Start to finish, print the data below exactly, without the images.

· · · · ·

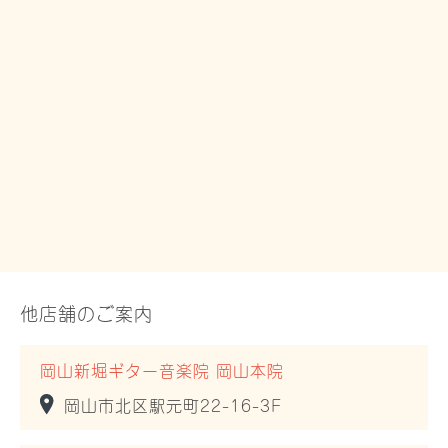
他店舗のご案内
岡山新堀ギター音楽院 岡山本院
岡山市北区駅元町22-16-3F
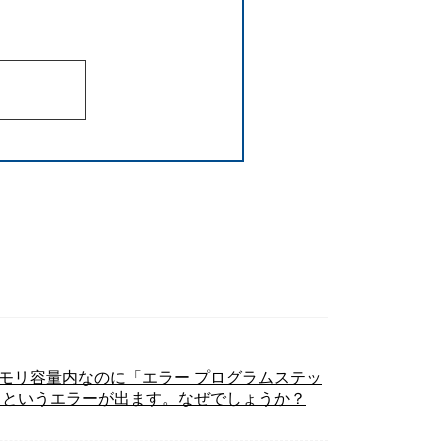
ラムメモリ容量内なのに「エラー プログラムステッ
います。」というエラーが出ます。なぜでしょうか？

· · · · ·

-- Solution to this exercise --
他店舗のご案内
岡山新堀ギター音楽院 岡山本院
岡山市北区駅元町22-16-3F
ラムメモリ容量内なのに「エラー プログラムステッ
います。」というエラーが出ます。なぜでしょうか？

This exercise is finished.